Die Zukunft des deutsch-französischen Panzerprojekts MGCS gerät zunehmend ins Wanken. Armin Papperger, Vorstandschef des Düsseldorfer Rüstungskonzerns Rheinmetall, schließt einen Rückzug Frankreichs aus dem Vorhaben nicht mehr aus. In einem Interview mit der „Welt am Sonntag“ sprach er von einem „Gefahrenszenario“, betonte allerdings, dass bislang keine endgültigen Entscheidungen gefallen seien. Die Diskussionen kommen zu einem Zeitpunkt, an dem mit dem Ende des Kampfflugzeugprojekts FCAS (Scaf) bereits ein anderes zentral geplantes Vorzeigeprojekt der Verteidigungskooperation zwischen Berlin und Paris gescheitert ist.

Nach Informationen Pappergers plant Frankreich, das Budget für das „Main Ground Combat System“ (MGCS) drastisch zu kürzen. Im Gespräch ist demnach ein Ansatz von weniger als der Hälfte der ursprünglichen Planungen. Zwar unterstrich der Rheinmetall-Chef, dass es „null Entscheidungen über das finale Budget“ gebe, doch ein reduzierter Finanzrahmen hätte nach seiner Einschätzung unweigerlich die Streichung von Leistungsumfängen und weitere Verzögerungen zur Folge. „Wenn man weniger Geld zur Verfügung hat, wird man nicht schneller, und wir sind jetzt schon sehr langsam“, sagte er. Bereits jetzt liegt das Programm, das seit rund einem Jahrzehnt läuft, weit hinter den ambitionierten politischen Ankündigungen zurück.

Das MGCS-Projekt wurde auf Initiative der Regierungen Frankreichs und Deutschlands gestartet, um ein gemeinsames, plattformübergreifendes Bodenkampfsystem zu entwickeln, das ab etwa 2040 die Kampfpanzer Leopard 2 und Leclerc ersetzen soll.
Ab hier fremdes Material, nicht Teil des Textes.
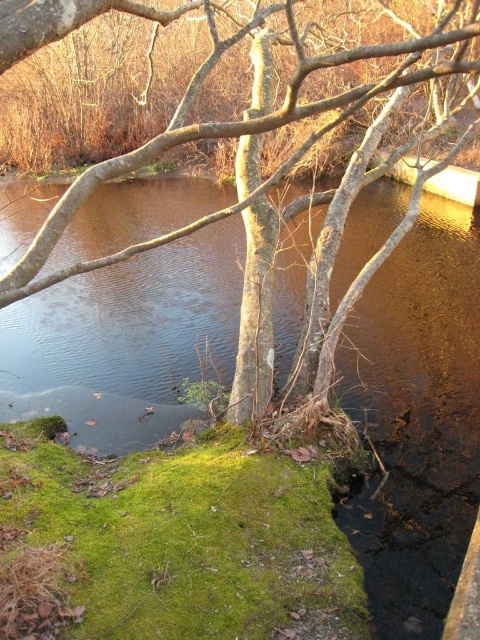 Based on the photo, you are standing at the point with coordinates point (224, 125) and want to walk towards the point with coordinates point (448, 364). Given the scene described, what might block your path?

Point (448, 364) is behind point (224, 125), so the path might be blocked by the cluster of bare tree branches in the foreground.

You are an environmental scientist assessing the health of this water body. You observe the brown smooth water at center and the brown bark tree at center. Which of these two features occupies a greater area in the scene?

The brown smooth water at center has a larger size compared to the brown bark tree at center, so it occupies a greater area in the scene.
Beteiligt sind neben Rheinmetall der französische Technologiekonzern Thales sowie KNDS – ein Zusammenschluss des deutschen Herstellers Krauss-Maffei Wegmann und des staatlichen französischen Rüstungsunternehmens Nexter. Trotz der politischen Bedeutung des Vorhabens sind die finanziellen Mittel bislang überschaubar: Die vier Partnerunternehmen haben in rund zehn Jahren zusammen lediglich 25 Millionen Euro erhalten, was Papperger als „offensichtlich sehr wenig Geld“ bezeichnete.
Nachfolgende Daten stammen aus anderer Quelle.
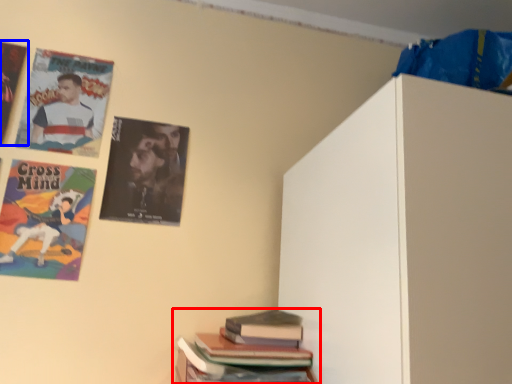 Question: Which object appears closest to the camera in this image, book (highlighted by a red box) or poster (highlighted by a blue box)?

Choices:
 (A) book
 (B) poster

Answer: (A)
Parallel zum schleppend verlaufenden MGCS treiben Rheinmetall und KNDS Deutschland auf deutscher Seite bereits eine Zwischenlösung voran. Der in der Militärfachpresse inoffiziell „Leopard 3“ genannte neue Kampfpanzer soll nach aktueller Planung Anfang der 2030er Jahre in Dienst gestellt werden und damit die Lücke überbrücken, bis ein mögliches MGCS-System verfügbar wäre. Für MGCS selbst wird die Einsatzreife derzeit erst in den 2040er Jahren erwartet – ein Zeithorizont, den Papperger als „eine Wahnsinnszeit“ bezeichnete. Vor diesem Hintergrund stellte er die grundsätzliche Realisierung des Projekts offen in Frage: „Ich kann heute nicht sagen, ob es überhaupt ein MGCS geben wird.“ Die jüngsten Budgetüberlegungen in Paris verstärken diese Unsicherheit und nähren Zweifel daran, ob Europa den angestrebten gemeinsamen Panzer der Zukunft tatsächlich auf die Spur bringen kann.